I am desperately trying to find a link to a crosscut sled design/build video that I saw on a forum about 6 months ago. I have searched extensively to no avail. The owner built himself a sled that would do dado cuts, bevel cuts and 90 degree cuts, all on one sled. It has an adjustable front fence that has five bolts holding it in place. The right side has a horizontal bolt that is used to micro adjust the fence forward or backward to get a perfect 90 degrees to the saw blade. The base of the sled used 1/2" plywood and sliding hardboard pieces over top to achieve zero clearance regardless of blade thickness or angle. There were two knobs threaded though the fence to secure the tops in place. I have looked a hundreds of sled vids and designs but this one is the cream of the crop. I would love to find it again. HELP! please and thanks.


----------



## mark4345 (Oct 7, 2011)

http://wnwoodworkingschool.com/5-cuts-to-a-perfect-cross-cut-sled/
doesnt sound like the same sled, but this one is hard to beat


----------



## MinnesotaMarty (Jan 25, 2015)

Larry, 
The William Ng video on the cross-cut sled is the absolute gold standard. There are others but the Ng sled is the best IMO.


----------



## dodahman (Jun 12, 2012)

Kiefer's sled has adjustable fence…
http://lumberjocks.com/projects/61820

This one has adjustable hardboard base for dados..

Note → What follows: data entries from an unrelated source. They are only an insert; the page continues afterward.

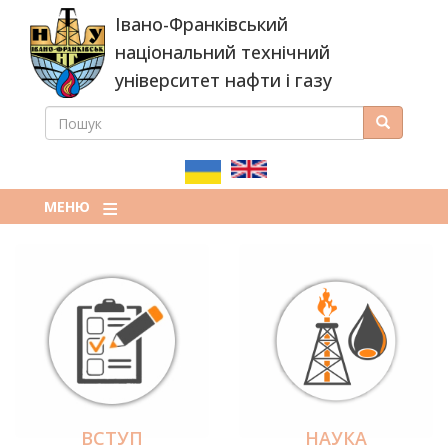
Перейти
Івано-Франківський
до
основного
національний технічний
вмісту
університет нафти і газу
ПОШУК
Пошук
ПОШУКОВА
ФОРМА
МЕНЮ
ВСТУП
НАУКА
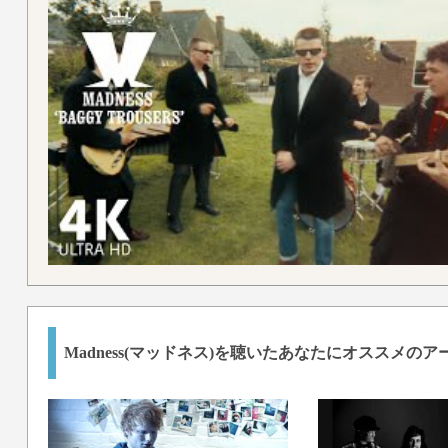
Madness(マッドネス)を聴いたあなたにオススメの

but you prolly already saw those.


----------



## waho6o9 (May 6, 2011)

http://lumberjocks.com/projects/137434


----------



## larsof54 (Jul 15, 2013)

The one I saw looks similar to Kiefer's, but that's not the one I'm after. The link to his tube video turns up an "OOPS"


----------



## waho6o9 (May 6, 2011)

From Tommy Evans ^


----------



## dodahman (Jun 12, 2012)

Homemadetool.net website has 223 sleds.

Kiefer's projects are there also, but the sled links back to LJ's and that is where the broken youtube link is. He seems to have removed all his videos. Maybe send him a message.

Adjustable sleds (edited the search for adjustable)

good luck.
peace, T


----------



## larsof54 (Jul 15, 2013)

Ya, Kiefer's sled is the one that I saw and was looking for. I was going to send a link to a couple of people who liked my sled (based on his design) but the vids are gone. Thanks for your help, everyone


----------



## dodahman (Jun 12, 2012)

Hey Larry, don't know if your still looking, but I came across this design…

Precision Crosscut Sled design from ShopNotes #99


----------



## larsof54 (Jul 15, 2013)

Thanks, Tommy, but I have gone with Keifer's design and I am absolutely thrilled with it. One sled will do dados, regular cuts, and bevel cuts. All with zero clearance. I built a large one and a smaller one for the new Sawstop PCS.


----------



## ohtimberwolf (Dec 17, 2011)

Larry, is this it?


----------



## larsof54 (Jul 15, 2013)

Yes, that is exactly the one I was looking for. Somehow it was taken off utube. I messaged Keifer and he graciously put the video up again.


----------



## ohtimberwolf (Dec 17, 2011)

I thought it looked like it. I downloaded it so I'll have a copy if it ever gets lost again. Thanks for making us aware of it. larry


----------